Estacionei o carro e fiquei a olhar o edifício à minha frente, aquele bloco cinzento e sem alma que se erguia como um monumento ao erro humano. Questionei-me se seria boa ideia aquilo que tencionava fazer. Provavelmente não. Mas, a esta altura, isso já não importava.
Entrei na penitenciária junto com as outras pessoas que chegavam à hora da visita. O cheiro a desinfetante misturado com ferro e pó velho era quase sufocante. À entrada, pediram-me a identificação. Fingi procurar a carteira nos bolsos e suspirei.
— Esqueci-me em casa — disse, com um tom neutro.
Mostrei então uma fotografia do meu cartão de cidadão verdadeiro no telemóvel. O guarda olhou para o ecrã, digitou qualquer coisa no computador e acabou por acenar com a cabeça, permitindo-me a passagem.
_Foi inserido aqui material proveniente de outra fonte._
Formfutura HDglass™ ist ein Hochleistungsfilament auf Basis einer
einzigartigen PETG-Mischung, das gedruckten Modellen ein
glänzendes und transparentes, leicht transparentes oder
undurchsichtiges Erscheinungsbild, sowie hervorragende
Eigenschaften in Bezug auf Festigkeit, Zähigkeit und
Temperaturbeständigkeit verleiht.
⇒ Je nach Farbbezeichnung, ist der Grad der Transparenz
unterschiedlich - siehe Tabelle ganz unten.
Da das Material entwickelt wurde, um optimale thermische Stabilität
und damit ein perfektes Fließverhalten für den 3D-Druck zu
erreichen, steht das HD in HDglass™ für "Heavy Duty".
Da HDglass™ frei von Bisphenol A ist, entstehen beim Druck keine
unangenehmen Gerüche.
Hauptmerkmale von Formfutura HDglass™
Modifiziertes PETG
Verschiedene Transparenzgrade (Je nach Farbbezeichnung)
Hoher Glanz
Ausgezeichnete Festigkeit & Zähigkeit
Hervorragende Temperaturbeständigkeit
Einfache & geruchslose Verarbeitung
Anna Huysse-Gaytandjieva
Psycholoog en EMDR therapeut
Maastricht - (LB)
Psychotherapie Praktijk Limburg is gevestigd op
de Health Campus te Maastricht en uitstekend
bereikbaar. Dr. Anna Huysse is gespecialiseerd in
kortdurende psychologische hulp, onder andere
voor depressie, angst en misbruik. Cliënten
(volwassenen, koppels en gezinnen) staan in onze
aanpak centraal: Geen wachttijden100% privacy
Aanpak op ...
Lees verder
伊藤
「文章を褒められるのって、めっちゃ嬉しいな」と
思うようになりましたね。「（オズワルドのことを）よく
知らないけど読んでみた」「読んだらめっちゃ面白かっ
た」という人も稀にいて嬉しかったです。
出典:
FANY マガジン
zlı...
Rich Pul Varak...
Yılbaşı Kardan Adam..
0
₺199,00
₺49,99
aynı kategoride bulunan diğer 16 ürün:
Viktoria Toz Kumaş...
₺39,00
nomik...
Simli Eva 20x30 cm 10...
Não sabia se aquele registo poderia levantar suspeitas, mas, por precaução, ficaria apenas uns minutos.
Na sala de visitas, ampla e gélida, um funcionário indicou-me uma mesa.
O homem que eu procurava já lá estava: Jorge Santos, o antigo chefe da polícia, agora com o uniforme cinzento da prisão. O tecido pendia-lhe do corpo, e o olhar, vazio, oscilava entre o tédio e o desespero.
Aproximei-me e sentei-me à sua frente.
— Olá, Jorge.
Ele levantou os olhos, estudou-me, e franziu o sobrolho.
— Mas quem diabo é o senhor? — perguntou, com a voz cansada e rouca.
Sorri-lhe levemente.
— Até fico magoado… — disse, num tom que misturava ironia e calma. — Mas percebo. A última vez que nos vimos, o meu rosto não estava propriamente apresentável.
Jorge continuou a olhar-me, sem compreender.
Olhei em volta e voltei a fixá-lo.
— Ao que parece, os nossos amigos comuns não foram suficientes para o manter fora daqui.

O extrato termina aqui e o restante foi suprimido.